Gareth Evans championed the concept of a ``Responsibility to
Protect'' (R2P) specifically to enable common ground to be found--and
this was a very divisive debate right through the 1990s--between those
who argued for an almost open-ended ``right to intervene'' in the case
of catastrophic human rights disasters, and those who argued at the
other extreme that state sovereignty meant that there could be no such
intervention without the consent of the state involved. In the past 50
years, the international community has come to recognize that a Rwanda,
Darfur, Cambodia, or Sarajevo cannot be veiled from international
responsibility by a curtain of national sovereignty. From the Genocide
Convention, the Universal Declaration of Human Rights, the
International Covenants, the International Treaties against the use of
Torture and Disappearance to the establishment of the International
Criminal Court--it is clear that there are limitations on state
sovereignty today that did not exist before the Holocaust and post-
Second World War belief that ``Never again'' must become more than
rhetoric.
As someone who served in the first Bureau of Human Rights in the
State Department, I still harbor enormous optimism about how far we
have come in overcoming those who assert the absolute nature of
national sovereignty. We could never have imagined then that a doctrine
incorporating a collective ``responsibility to protect'' individuals
against mass atrocities would be unanimously adopted by the United
Nations General Assembly.
In specific response to the committee's question: Yes; the
Responsibility to Protect is a fundamental element of a multilateral
framework to prevent and respond to mass atrocities.
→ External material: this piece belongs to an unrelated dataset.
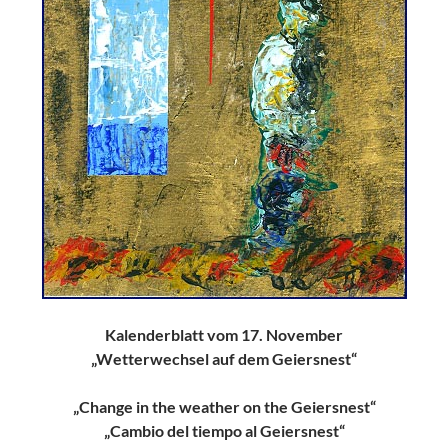
Kalenderblatt vom 17. November
„Wetterwechsel auf dem Geiersnest“
„Change in the weather on the Geiersnest“
„Cambio del tiempo al Geiersnest“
The doctrine begins with the recognition that states bear primary
responsibility for protection of their populations against mass
atrocity crimes--genocide, war crimes, ethnic cleansing and crimes
against humanity--and the international community's normal role is to
cooperate, support, and help states acquire the capacity to protect
their populations.
The World Summit Outcome Document, September 2005. Heads of state
and government attending the 60th Session of the U.N. General Assembly
agreed as follows:
138. Each individual State has the responsibility to protect
its populations from genocide, war crimes, ethnic cleansing and
crimes against humanity. This responsibility entails the
prevention of such crimes, including their incitement, through
appropriate and necessary means. We accept that responsibility
and will act in accordance with it. The international community
should, as appropriate, encourage and help States to exercise
this responsibility and support the United Nations in
establishing an early warning capability.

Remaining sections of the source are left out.